Bruce Anderson’s article was commissioned by The London Magazine in response to the recent Scottish referendum.

There is a good old Scottish word: thrawn. It is almost onomatopoeic. The accepted translation into English English is ‘stubborn’, but that does not come close to doing justice to thrawn. Thrawn to stubborn is like the difference between a gnarled, weathered, battered old oak tree and a rose bush. There is a Scottish politician and former MP called Tam Dalyell – Sir Tam, actually, but he will not use his baronetcy – who is the Platonic idea of thrawnness. The surname is pronounced Dee-ell. Over the years, it has often been commented on that this is not far from deil, the Scots word for the devil. In the 1670s, an ancestor, Bluidy Tam Dalyell, first raised the Royal Scots Greys in order to hunt down Covenanters. His descendant was equally bull-dogged in pursuit of his objectives.

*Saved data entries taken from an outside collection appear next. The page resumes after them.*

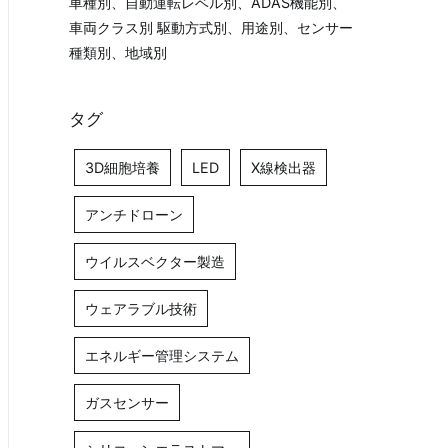
車種別、自動運転レベル別、ADAS機能別、
車両クラス別 駆動方式別、用途別、センサー
種類別、地域別
タグ
3D細胞培養
LED
X線検出器
アンチドローン
ウイルスベクター製造
ウェアラブル技術
エネルギー管理システム
ガスセンサー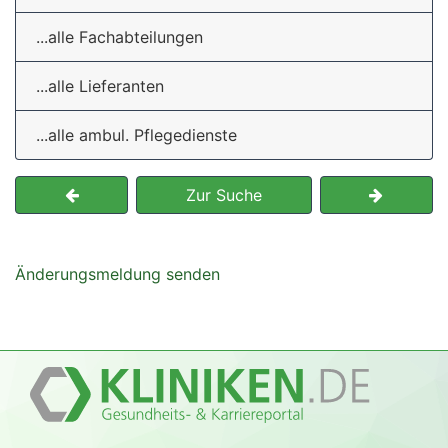
...alle Fachabteilungen
...alle Lieferanten
...alle ambul. Pflegedienste
Zur Suche
Änderungsmeldung senden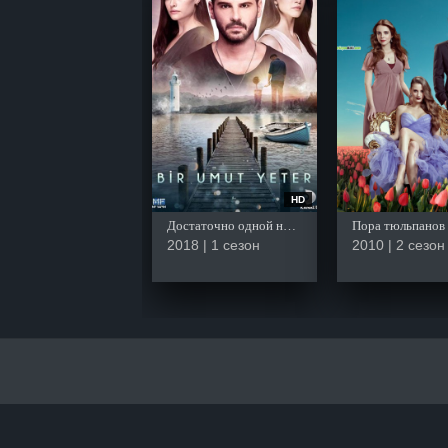
HD
Достаточно одной надежды
Пора тюльпанов
2018 | 1 сезон
2010 | 2 сезон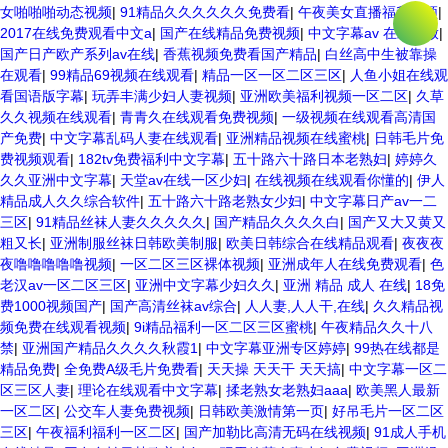
女啪啪啪动态视频
|
91精品久久久久久久免费看
|
午夜美女直播福利视频
|
2017在线免费观看中文a
|
国产在线精品免费视频
|
中文字幕av 在线播放
|
国产日产欧产系列av在线
|
香蕉视频免费看国产精品
|
白丝高中生被靠操
在观看
|
99精品69视频在线观看
|
精品一区一区二区三区
|
人鱼小姐在线观
看国语版字幕
|
玩弄丰满少妇人妻视频
|
亚洲欧美福利视频一区二区
|
久草
久久视频在线观看
|
青青久在线观看免费视频
|
一级视频在线观看高清国
产免费
|
中文字幕乱码人妻在线观看
|
亚洲精品视频在线蜜桃
|
日韩毛片免
费视频观看
|
182tv免费福利中文字幕
|
五十路六十路日本老熟妇
|
婷婷久
久久亚洲中文字幕
|
天堂av在线一区少妇
|
在线视频在线观看你懂的
|
伊人
精品成人久久综合软件
|
五十路六十路老熟女少妇
|
中文字幕日产av一二
三区
|
91精品丝袜人妻久久久久久
|
国产精品久久久久白
|
国产又大又黄又
粗又长
|
亚洲制服丝袜日韩欧美制服
|
欧美日韩综合在线精品观看
|
夜夜夜
夜噜噜噜噜噜视频
|
一区二区三区裸体视频
|
亚洲成年人在线免费观看
|
色
老汉av一区二区三区
|
亚洲中文字幕少妇久久
|
亚洲 精品 成人 在线
|
18免
费1000视频国产
|
国产高清丝袜av综合
|
人人妻,人人干,在线
|
久久精品视
频免费在线观看视频
|
9i精品福利一区二区三区蜜桃
|
午夜精品久久十八
禁
|
亚洲国产精品久久久久秋霞1
|
中文字幕亚洲专区婷婷
|
99热在线都是
精品免费
|
全免费A级毛片免费看
|
天天操 天天干 天天搞
|
中文字幕一区二
区三区人妻
|
理论在线观看中文字幕
|
揉老熟女老熟妇aaa
|
欧美黑人最新
一区二区
|
公交车人妻免费视频
|
日韩欧美激情第一页
|
好吊毛片一区二区
三区
|
午夜福利福利一区二区
|
国产加勒比高清无码在线视频
|
91成人手机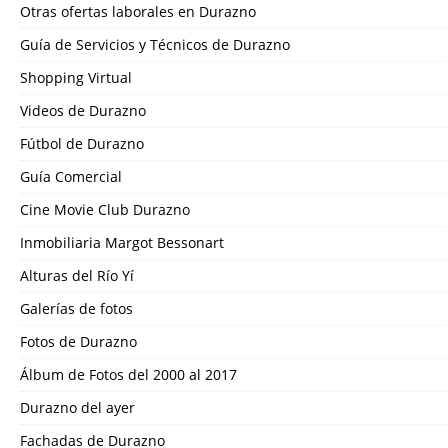
Otras ofertas laborales en Durazno
Guía de Servicios y Técnicos de Durazno
Shopping Virtual
Videos de Durazno
Fútbol de Durazno
Guía Comercial
Cine Movie Club Durazno
Inmobiliaria Margot Bessonart
Alturas del Río Yí
Galerías de fotos
Fotos de Durazno
Álbum de Fotos del 2000 al 2017
Durazno del ayer
Fachadas de Durazno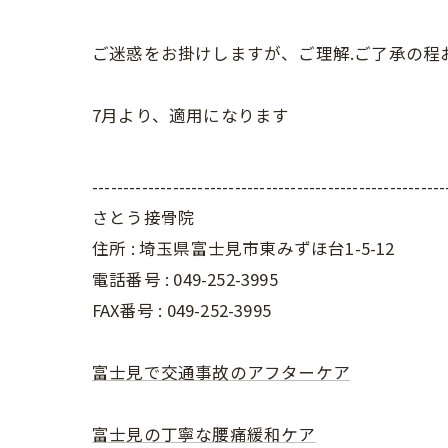
ご迷惑をお掛けしますが、ご理解.ご了承の程
7月より、適用になります
---------------------------------------------------------
さとう接骨院
住所 : 埼玉県富士見市東みずほ台1-5-12
電話番号 : 049-252-3995
FAX番号 :
049-252-3995
富士見で交通事故のアフターケア
富士見の丁寧な腰痛緩和ケア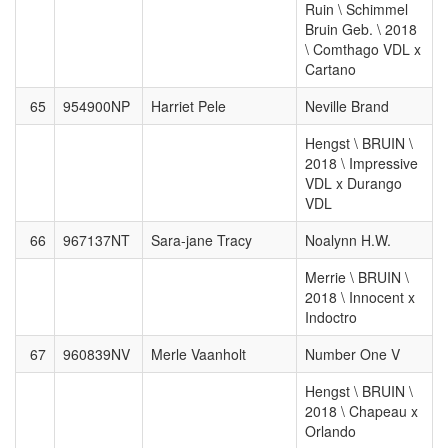
Ruin \ Schimmel
Bruin Geb. \ 2018
\ Comthago VDL x
Cartano
65
954900NP
Harriet Pele
Neville Brand
Hengst \ BRUIN \
2018 \ Impressive
VDL x Durango
VDL
66
967137NT
Sara-jane Tracy
Noalynn H.W.
Merrie \ BRUIN \
2018 \ Innocent x
Indoctro
67
960839NV
Merle Vaanholt
Number One V
Hengst \ BRUIN \
2018 \ Chapeau x
Orlando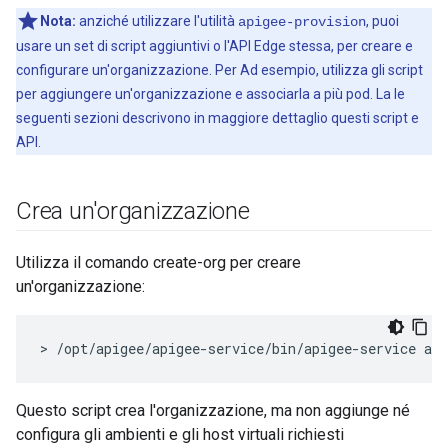
Nota:
anziché utilizzare l'utilità
, puoi
apigee-provision
usare un set di script aggiuntivi o l'API Edge stessa, per creare e
configurare un'organizzazione. Per Ad esempio, utilizza gli script
per aggiungere un'organizzazione e associarla a più pod. La le
seguenti sezioni descrivono in maggiore dettaglio questi script e
API.
Crea un'organizzazione
Utilizza il comando create-org per creare
un'organizzazione:
> /opt/apigee/apigee-service/bin/apigee-service api
Questo script crea l'organizzazione, ma non aggiunge né
configura gli ambienti e gli host virtuali richiesti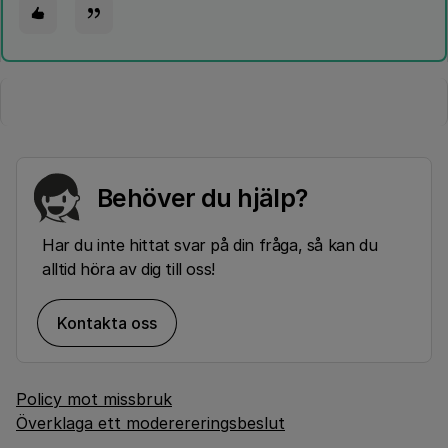
Behöver du hjälp?
Har du inte hittat svar på din fråga, så kan du
alltid höra av dig till oss!
Kontakta oss
Policy mot missbruk
Överklaga ett moderereringsbeslut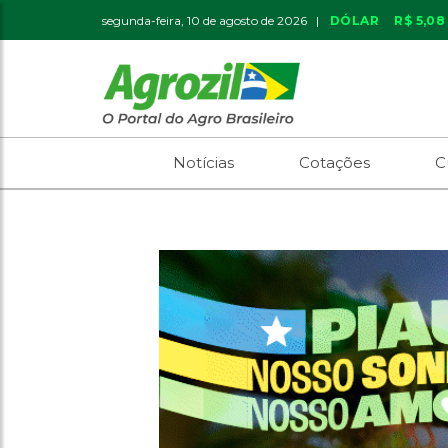
segunda-feira, 10 de agosto de 2026 |
DÓLAR
R$ 5,08
Notícias
Cotações
C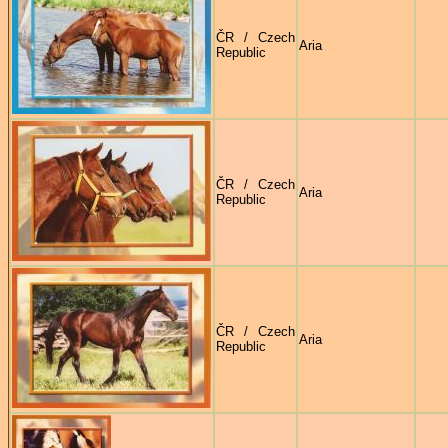
ČR / Czech
Aria
Republic
ČR / Czech
Aria
Republic
ČR / Czech
Aria
Republic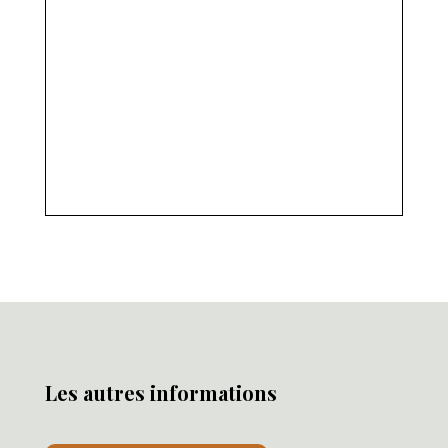
Les autres informations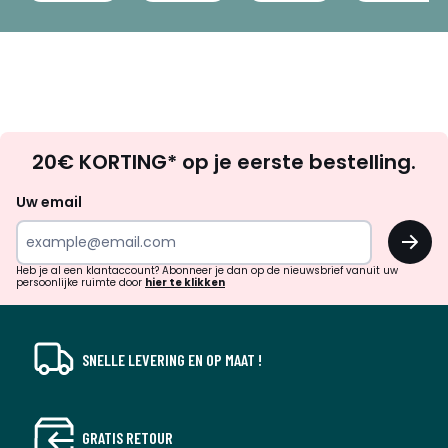
Op
20€ KORTING* op je eerste bestelling.
zoek
naar
Uw email
inspiratie
OK
en
!
verrassingen?
Heb je al een klantaccount? Abonneer je dan op de nieuwsbrief vanuit uw
persoonlijke ruimte door
hier te klikken
SNELLE LEVERING EN OP MAAT !
GRATIS RETOUR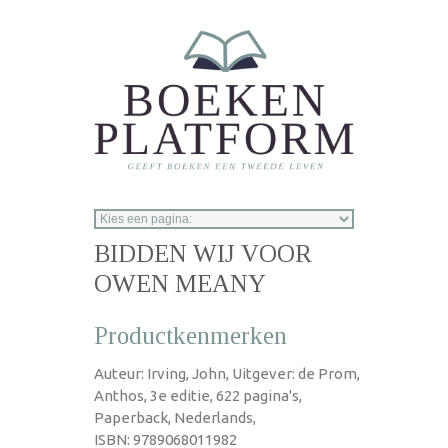
Overslaan en naar de inhoud gaan
BIDDEN WIJ VOOR
OWEN MEANY
Productkenmerken
Auteur: Irving, John, Uitgever: de Prom,
Anthos, 3e editie, 622 pagina's,
Paperback, Nederlands,
ISBN: 9789068011982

Because it has never been written down, the British constitution is admirably flexible. Bits can be spatchcocked on to it in the most devil-may-care fashion. Thus it was with Scottish devolution, when the then Labour government first tried to implement it in the 1970s. That was not nearly rigorous enough for Tam Dalyell. He pointed out a serious problem. As the MP for West Lothian, he would have no say in education policy in Scotland if devolution were implemented. But he and his constituents would at least be able to vote for members of the Scottish Parliament. Yet at the same time, he would be able to vote on education policy in England, even though his constituents would be unaffected. This violated an essential principle of Parliamentary sovereignty, equity, accountability and responsibility. Normally, whenever MPs vote for a measure, it will affect their own constituents, who can hold them to account. In the case of Scottish MPs post-devolution, their votes on purely English matters would be irresponsible. That was grossly unfair.

When Tam sat down, another great Parliamentarian took up his point. Enoch Powell christened it the West Lothian question. That term entered the political lexicon and no-one has yet found a way forward. When he was Lord Chancellor and being harassed on the matter, Derry Irvine once said that the answer to the West Lothian question was to stop asking it. That was a spasm of exasperation, not a solution. No-one has taken any notice.

Thus far, the difficulty has been containable. At almost every election since Tam Dalyell raised his objection, the incoming government – or coalition – has enjoyed a healthy majority. The exception was John Major in 1992, but his administration was sabotaged by Europe and by his own party; West Lothian played no part. If David Cameron were to win an overall majority in 2015 – despite Europe and his own party – it would almost certainly be a small one. Equally, ‘devo-max’ would give even greater powers to the Scottish Parliament and thus add to the West Lothian conundrum.

At present, the Tories have one Westminster seat in Scotland and a substantial majority in England. It is easy to imagine a Tory government trying to enact an education bill which would only apply to England. There would be no problem in winning a sizeable majority among English MPs, but depending on the Parliamentary arithmetic, Scottish MPs could sabotage it – even though it did not apply in their constituencies.

In their approach to the Scottish referendum, English Tories displayed an almost unprecedented degree of idealism, beseeching the Scots to stay British even though this would make it much harder for Tories to win elections. But idealism has its limits. If the failure to answer the West Lothian question leads to lead to constant sabotage of English wishes by Scottish votes, there will be trouble.

To Unionists, this is all a source of sadness. In 1707, at the Union of the Parliaments, Scotland was a poor, backward and divided country on the fringes of Europe. Within a few decades, the Scottish Enlightenment was at the leading edge of European thought, while the glorious architecture of the New Town in Edinburgh was a splendid example of urban civilisation. Within a few more decades, the Scots were playing a prominent role in the Industrial Revolution and in the British empire.

These days, it may be that equivalent triumphs are harder to achieve. Even so, the Union has been one of the greatest constitutional successes in human history, rivalled only by the United States of America.